Usagi took a deep breath.
"Ok." She pulled to a stop, facing the monster, prepared to fight.
The monster smacked her right across the middle, knocking her to the ground.
Usagi groaned in pain. She couldn't do this. This creature wasn't even particularly powerful, but here she was, lying on the ground, with no weapon and a broken compact. She was almost resigned to whatever the charged wires flying towards her face would do to her, when the monster's arm was hit and forced away from her. Her attention shot to whatever had hit the monster, and she found a white rose stuck into the ground. Hope leapt in her chest as she turned to the owner of the projectile. Could it be-?
No. She did not find Tuxedo Mask perched atop a nearby wall, but, in his place, stood a young man clad in white, a golden mask over his eyes. He stared her down from behind the mask, and she knew what she needed to do. The monster was still glowering at the man in white when she leapt to her feet.
"Moon tiara action!" she shouted into the night, hurling the golden disk at her enemy and catching it off-guard. The monster was sliced through and dispersed into wiggling electrical wires, which, in turn, dissolved away into nothing.

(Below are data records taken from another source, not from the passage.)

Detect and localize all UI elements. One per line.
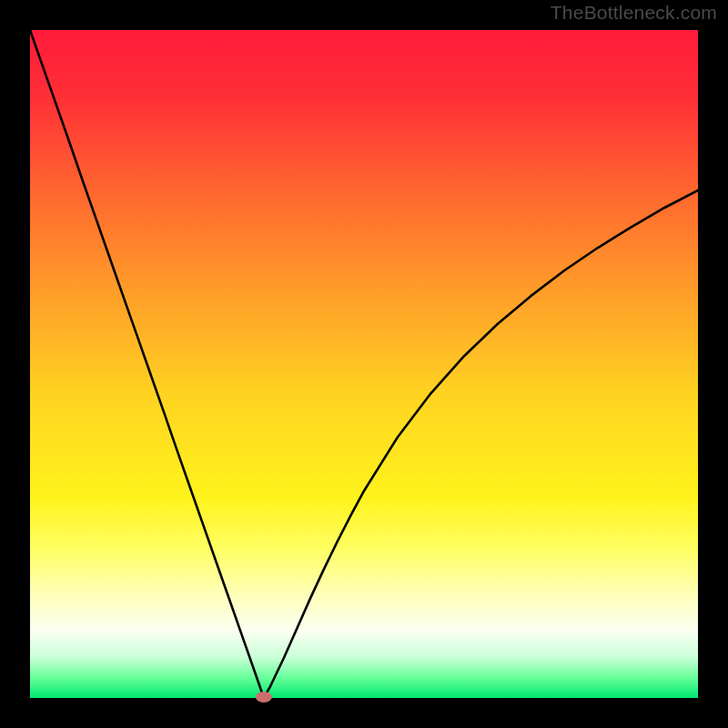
watermark-text: TheBottleneck.com (551, 2, 717, 24)
bottleneck-chart (0, 0, 728, 728)
chart-frame: TheBottleneck.com (0, 0, 728, 728)
svg-point-2 (256, 692, 272, 703)
svg-rect-1 (30, 30, 698, 698)
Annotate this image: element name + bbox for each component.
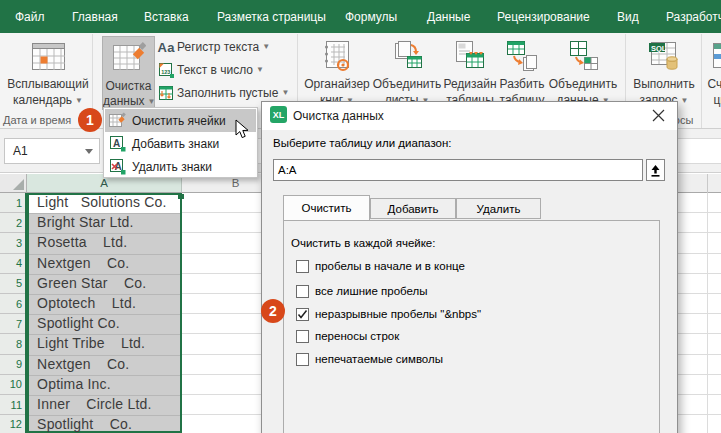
data-cleaning-icon	[113, 42, 146, 74]
dropdown-caret-icon: ▼	[75, 94, 83, 108]
cell-a7[interactable]: Spotlight Co.	[29, 314, 180, 334]
text-case-icon: Аа	[158, 39, 174, 55]
organizer-label-1: Органайзер	[302, 77, 372, 91]
tab-page-layout[interactable]: Разметка страницы	[217, 0, 326, 33]
cell-a11[interactable]: Inner Circle Ltd.	[29, 395, 180, 415]
popup-calendar-label-1: Всплывающий	[6, 77, 90, 91]
cell-a1[interactable]: Light Solutions Co.	[29, 193, 180, 213]
xltools-logo-icon: XL	[270, 106, 287, 123]
fill-blanks-icon	[158, 85, 174, 101]
dialog-close-button[interactable]	[649, 106, 667, 124]
run-query-icon: SQL	[647, 39, 681, 73]
cell-a2[interactable]: Bright Star Ltd.	[29, 213, 180, 233]
svg-text:123: 123	[161, 69, 170, 75]
cell-a4[interactable]: Nextgen Co.	[29, 254, 180, 274]
select-all-triangle-icon	[13, 179, 24, 190]
split-table-label-1: Разбить	[498, 77, 546, 91]
cell-a5[interactable]: Green Star Co.	[29, 274, 180, 294]
cell-a10[interactable]: Optima Inc.	[29, 375, 180, 395]
gridline-vertical	[707, 193, 708, 433]
data-cleaning-button[interactable]: Очистка данных▼	[102, 36, 155, 110]
checkbox-row-nonprintable-chars[interactable]: непечатаемые символы	[296, 352, 443, 366]
remove-characters-icon: A	[109, 158, 126, 175]
color-count-label-2: цвету	[704, 93, 721, 107]
tab-view[interactable]: Вид	[617, 0, 639, 33]
dialog-title-bar[interactable]: XL Очистка данных	[262, 102, 677, 130]
step-1-badge: 1	[78, 108, 102, 132]
tab-insert[interactable]: Вставка	[144, 0, 189, 33]
organizer-icon	[321, 39, 353, 73]
row-header-9[interactable]: 9	[0, 355, 27, 375]
tab-home[interactable]: Главная	[72, 0, 118, 33]
column-header-divider	[707, 174, 708, 193]
name-box-caret-icon	[85, 149, 93, 154]
range-picker-button[interactable]	[646, 159, 665, 181]
combine-data-label-1: Объединить	[548, 77, 618, 91]
row-header-3[interactable]: 3	[0, 233, 27, 253]
data-cleaning-dialog: XL Очистка данных Выберите таблицу или д…	[261, 101, 678, 433]
row-header-11[interactable]: 11	[0, 395, 27, 415]
checkbox-row-nonbreaking-spaces[interactable]: неразрывные пробелы "&nbps"	[296, 307, 481, 321]
cell-a3[interactable]: Rosetta Ltd.	[29, 233, 180, 253]
dropdown-caret-icon: ▼	[262, 42, 270, 51]
cell-a12[interactable]: Spotlight Co.	[29, 415, 180, 433]
cell-a8[interactable]: Light Tribe Ltd.	[29, 334, 180, 354]
row-header-2[interactable]: 2	[0, 213, 27, 233]
split-table-icon	[506, 39, 538, 73]
name-box[interactable]: A1	[4, 138, 100, 164]
fill-blanks-button[interactable]: Заполнить пустые▼	[158, 83, 289, 103]
run-query-label-1: Выполнить	[630, 77, 698, 91]
dropdown-caret-icon: ▼	[681, 94, 689, 108]
excel-window: Файл Главная Вставка Разметка страницы Ф…	[0, 0, 721, 433]
row-header-1[interactable]: 1	[0, 193, 27, 213]
popup-calendar-label-2: календарь▼	[6, 93, 90, 109]
clear-cells-icon	[109, 112, 126, 129]
dialog-tab-add[interactable]: Добавить	[370, 198, 456, 219]
tab-developer[interactable]: Разработчик	[666, 0, 721, 33]
combine-data-icon	[567, 39, 599, 73]
menu-item-add-characters[interactable]: A Добавить знаки	[105, 132, 256, 155]
popup-calendar-icon	[32, 39, 65, 73]
row-header-10[interactable]: 10	[0, 375, 27, 395]
checkbox-row-leading-trailing-spaces[interactable]: пробелы в начале и в конце	[296, 259, 465, 273]
text-to-number-icon: 123	[158, 62, 174, 78]
tab-review[interactable]: Рецензирование	[497, 0, 590, 33]
collapse-dialog-icon	[650, 164, 661, 177]
color-count-label-1: Счет по	[704, 77, 721, 91]
menu-item-clear-cells[interactable]: Очистить ячейки	[105, 109, 256, 132]
row-header-8[interactable]: 8	[0, 334, 27, 354]
checkbox-unchecked-icon	[296, 260, 309, 273]
step-2-badge: 2	[261, 299, 285, 323]
merge-sheets-label-1: Объединить	[372, 77, 442, 91]
dialog-tab-panel: Очистить в каждой ячейке: пробелы в нача…	[283, 220, 660, 433]
row-header-4[interactable]: 4	[0, 254, 27, 274]
range-select-label: Выберите таблицу или диапазон:	[273, 137, 451, 149]
text-case-button[interactable]: Аа Регистр текста▼	[158, 37, 270, 57]
dropdown-caret-icon: ▼	[256, 65, 264, 74]
checkbox-row-line-breaks[interactable]: переносы строк	[296, 329, 399, 343]
checkbox-unchecked-icon	[296, 353, 309, 366]
mouse-cursor-icon	[235, 119, 250, 140]
select-all-corner[interactable]	[0, 174, 27, 193]
checkbox-unchecked-icon	[296, 330, 309, 343]
row-header-5[interactable]: 5	[0, 274, 27, 294]
dialog-title: Очистка данных	[293, 109, 384, 123]
row-header-12[interactable]: 12	[0, 415, 27, 433]
dialog-tab-remove[interactable]: Удалить	[456, 198, 541, 219]
dialog-tab-clear[interactable]: Очистить	[283, 195, 370, 220]
tab-file[interactable]: Файл	[15, 0, 45, 33]
row-header-6[interactable]: 6	[0, 294, 27, 314]
text-to-number-button[interactable]: 123 Текст в число▼	[158, 60, 264, 80]
tab-formulas[interactable]: Формулы	[345, 0, 397, 33]
range-input[interactable]: A:A	[273, 159, 643, 181]
cell-a9[interactable]: Nextgen Co.	[29, 355, 180, 375]
cell-a6[interactable]: Optotech Ltd.	[29, 294, 180, 314]
clear-section-label: Очистить в каждой ячейке:	[291, 237, 435, 249]
checkbox-checked-icon	[296, 308, 309, 321]
tab-data[interactable]: Данные	[427, 0, 470, 33]
row-header-7[interactable]: 7	[0, 314, 27, 334]
menu-item-remove-characters[interactable]: A Удалить знаки	[105, 155, 256, 178]
add-characters-icon: A	[109, 135, 126, 152]
redesign-table-label-1: Редизайн	[442, 77, 498, 91]
checkbox-row-extra-spaces[interactable]: все лишние пробелы	[296, 284, 428, 298]
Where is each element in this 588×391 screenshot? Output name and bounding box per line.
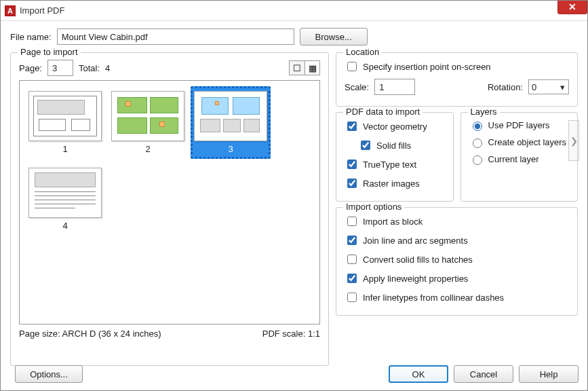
- view-grid-icon[interactable]: ▦: [305, 61, 319, 75]
- import-as-block-checkbox[interactable]: [347, 217, 357, 226]
- vector-geometry-checkbox[interactable]: [347, 122, 357, 131]
- import-as-block-label: Import as block: [363, 217, 423, 227]
- rotation-select[interactable]: [528, 79, 569, 94]
- close-button[interactable]: ✕: [557, 0, 587, 14]
- solid-fills-checkbox[interactable]: [361, 141, 370, 150]
- pdf-data-legend: PDF data to import: [343, 107, 423, 117]
- truetype-text-label: TrueType text: [363, 160, 416, 170]
- specify-insertion-checkbox[interactable]: [347, 62, 357, 71]
- title-bar: A Import PDF ✕: [1, 1, 587, 21]
- thumb-preview: [194, 91, 267, 141]
- ok-button[interactable]: OK: [389, 365, 448, 383]
- page-label: Page:: [19, 63, 42, 73]
- use-pdf-layers-radio[interactable]: [473, 122, 482, 131]
- page-thumb-4[interactable]: 4: [25, 163, 105, 236]
- thumb-caption: 2: [145, 144, 150, 154]
- specify-insertion-label: Specify insertion point on-screen: [363, 62, 491, 72]
- scale-label: Scale:: [345, 82, 369, 92]
- infer-linetypes-checkbox[interactable]: [347, 293, 357, 302]
- import-options-legend: Import options: [343, 202, 404, 212]
- help-button[interactable]: Help: [519, 365, 579, 383]
- page-thumb-1[interactable]: 1: [25, 86, 105, 159]
- location-legend: Location: [343, 47, 382, 57]
- current-layer-label: Current layer: [488, 154, 539, 164]
- thumb-caption: 3: [228, 144, 233, 154]
- create-object-layers-label: Create object layers: [488, 137, 567, 147]
- vector-geometry-label: Vector geometry: [363, 122, 427, 132]
- view-toggle: ☐ ▦: [289, 60, 320, 75]
- raster-images-label: Raster images: [363, 179, 420, 189]
- join-segments-label: Join line and arc segments: [363, 236, 468, 246]
- raster-images-checkbox[interactable]: [347, 179, 357, 188]
- browse-button[interactable]: Browse...: [300, 28, 368, 45]
- infer-linetypes-label: Infer linetypes from collinear dashes: [363, 293, 504, 303]
- app-icon: A: [5, 5, 16, 16]
- thumb-caption: 4: [62, 221, 67, 231]
- thumb-preview: [111, 91, 184, 141]
- page-size: Page size: ARCH D (36 x 24 inches): [19, 329, 161, 339]
- rotation-label: Rotation:: [488, 82, 523, 92]
- page-to-import-legend: Page to import: [18, 47, 81, 57]
- file-name-input[interactable]: [57, 29, 294, 45]
- apply-lineweight-label: Apply lineweight properties: [363, 274, 468, 284]
- convert-hatches-checkbox[interactable]: [347, 255, 357, 264]
- thumb-preview: [28, 91, 102, 141]
- layers-legend: Layers: [468, 107, 500, 117]
- thumb-caption: 1: [62, 144, 67, 154]
- page-thumb-2[interactable]: 2: [108, 86, 188, 159]
- view-single-icon[interactable]: ☐: [290, 61, 305, 75]
- page-thumb-3[interactable]: 3: [191, 86, 271, 159]
- thumb-preview: [28, 168, 102, 218]
- solid-fills-label: Solid fills: [376, 141, 411, 151]
- convert-hatches-label: Convert solid fills to hatches: [363, 255, 473, 265]
- current-layer-radio[interactable]: [473, 155, 482, 165]
- create-object-layers-radio[interactable]: [473, 138, 482, 148]
- use-pdf-layers-label: Use PDF layers: [488, 120, 550, 130]
- total-label: Total:: [79, 63, 100, 73]
- cancel-button[interactable]: Cancel: [454, 365, 513, 383]
- file-name-label: File name:: [10, 32, 52, 42]
- join-segments-checkbox[interactable]: [347, 236, 357, 245]
- window-title: Import PDF: [20, 5, 64, 16]
- scale-input[interactable]: [374, 79, 415, 95]
- total-value: 4: [105, 63, 110, 73]
- truetype-text-checkbox[interactable]: [347, 160, 357, 169]
- thumbnail-area: 1 2: [19, 80, 320, 324]
- pdf-scale: PDF scale: 1:1: [262, 329, 320, 339]
- options-button[interactable]: Options...: [15, 365, 83, 383]
- apply-lineweight-checkbox[interactable]: [347, 274, 357, 283]
- page-input[interactable]: [47, 60, 73, 76]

She turned back to where the stranger in white had been, but he was gone. And it was still raining. And her compact was broken. And she mismatched shoes and a handful of cuts and bruises. She let her legs fold under her and sat on the concrete street for a moment, head hung low.
"What am I doing, Diana?" she asked rhetorically.
"Small Lady, look!" Diana chirped, placing a gentle paw on her knee.
Usagi followed the cat's gaze to find windows beginning to glow a warm yellow again, the streetlights on their abandoned street coming on one by one. The world hummed back into electrical life. Usagi picked up her cat and started towards home.
Later, dressed in warm, dry, pajamas and sipping broth out of a styrofoam cup while watching the news, Usagi would begin to tune out, and wonder if she was really up for this task.